(Dataset entries)

- - - - - - -

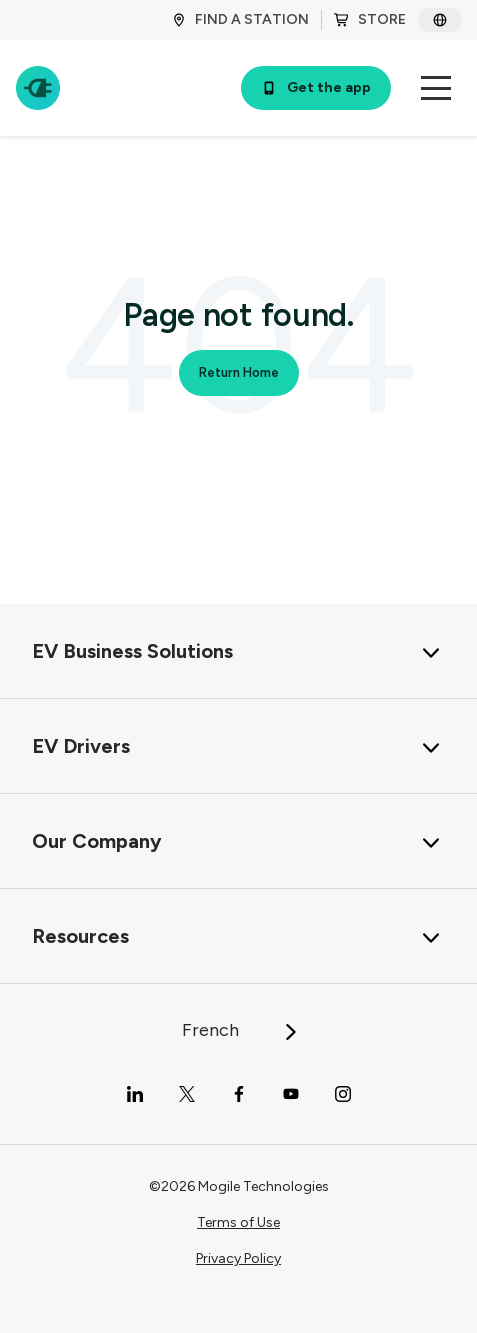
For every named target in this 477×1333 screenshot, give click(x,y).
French (240, 1030)
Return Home (239, 372)
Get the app (316, 87)
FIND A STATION (240, 19)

- - - - - - -

### WHAT YOU SHOULD DO
Repeat each entry above exactly, passing over any images.

### RESPONSE TO THIS EXERCISE
For every named target in this 477×1333 screenshot, give click(x,y).
French (240, 1030)
Return Home (239, 372)
Get the app (316, 87)
FIND A STATION (240, 19)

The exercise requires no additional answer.